Non è proprio tempo di relazioni stabili. Up in the air è l'ennesima storia di un eterno Peter Pan sulla via del ravvedimento. Il ruolo che Matthew McConaughey interpreta in tutti i suoi film, compreso il recente La rivolta delle ex.
Ryan Bingham (George Clooney) è un tagliatore di teste e nel suo campo è il migliore. Lavora per una società che si occupa di licenziamenti per conto di altre aziende: il provvedimento («il suo posto non è più disponibile» è la frase d'apertura di rito) va condotto con la massima sensibilità per evitare crisi suicide. O, peggio, denunce.

La ragione per cui Ryan è il migliore è che crede veramente nel messaggio che vende ai soggetti che sta liquidando: perdere tutto è un'occasione. «Chiunque abbia creato un impero è stato seduto su quella sedia», ripete come un mantra ai licenziati. Ogni legame, affettivo o lavorativo, è una zavorra che ci impedisce di spiccare il volo. E infatti lui passa la quasi totalità della sua esistenza in volo.

Di aeroporto in aeroporto, di albergo in albergo, di relazione occasionale in relazionale occasionale: casa, è un monolocale senza arredamento dove trascorre 37 notti su 365 («I giorni più miserabili dell'anno»). Casa sono due sorelle che non vede mai, al punto che il matrimonio della minore è una completa sorpresa. L'unico obiettivo dichiarato della sua esistenza è astratto: arrivare a 10 milioni di miglia di volo («Ci sono riusciti solo in 6: c'è più gente che è stata sulla luna»).

Fino a quando non conosce una donna apparentemente identica a lui, spiantata e felice del proprio isolamento, commessa di viaggio drogata di volo. Di qui in poi il film prende la direzione più scontata, rinunciando però a un finale consolatorio.
Up in the air
è una commedia neoclassica impreziosita da magnifici dialoghi che fanno le pulci a tempi di sconcerto emotivo e crisi generalizzata come i nostri (il lavoro di Ryan triplica grazie al crollo delle borse). Parte cinica, e finisce familista e conciliante, secondo tradizione.

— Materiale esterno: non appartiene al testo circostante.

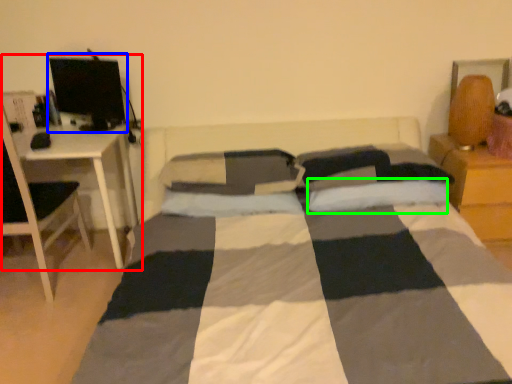 Question: Which is farther away from computer desk (highlighted by a red box)? computer monitor (highlighted by a blue box) or pillow (highlighted by a green box)?

Choices:
 (A) computer monitor
 (B) pillow

Answer: (B) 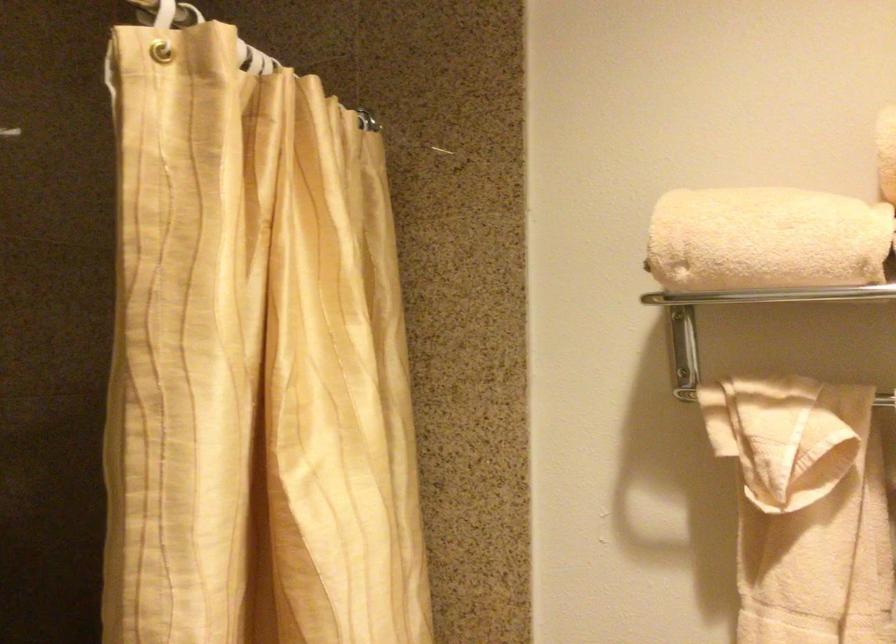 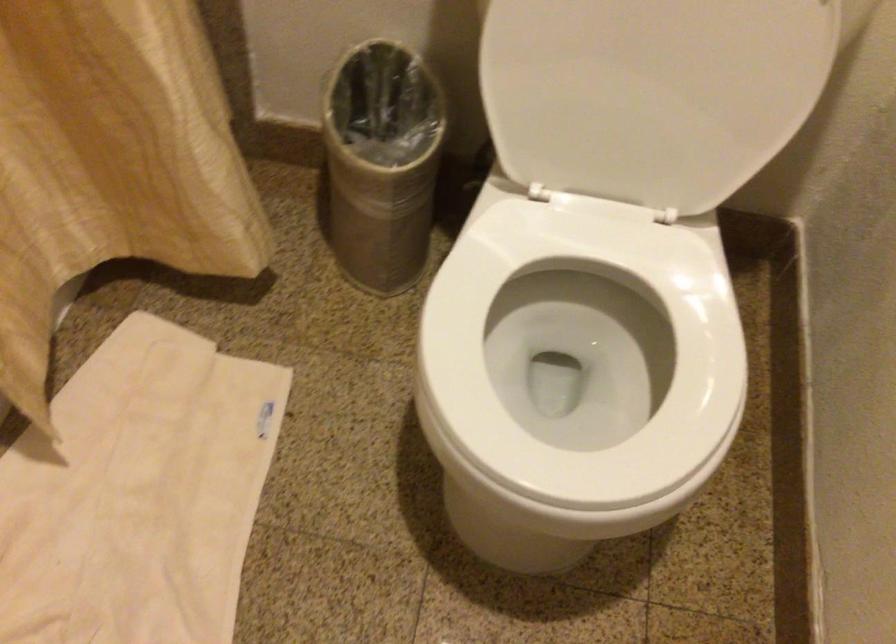 How did the camera likely rotate?

The camera's rotation is toward right-down.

Il vero valore aggiunto è la performance di Clooney che si conferma il miglior attore brillante vivente.
Peccato che quando partecipa in una conferenza stampa George diventi Mr.Hide, e non riesca a dire una sola parola fuori dagli schemi. Intervistare Clooney è come intervistare un calciatore di serie A: sapete cosa vi risponderà prima ancora di fargli la domanda.  

Ecco allora, tra le tante dichiarazioni di rito, le poche battute di peso.
«Che cosa penso del Nobel a Obama? Penso che faccio parte di un popolo che quando ha necessità di un grande uomo al comando è capace di sceglierlo, e mi vengono in mente Jefferson, Roosvelt e Kennedy».
E a chi gli chiede se sia mai stato licenziato, come capita a molti nel film e pure nella realtà , risponde: «Un tempo, quando vendevo scarpe da donna o polizze porta a porta, mi capitava spesso».
Infine, sul suo prossimo lavoro da regista, si sbilancia: «Vorrei girare un film sul processo per quanto accaduto a Guantanamo e le relative accuse a Rumsfeld, ma sto ancora cercando il copione giusto...».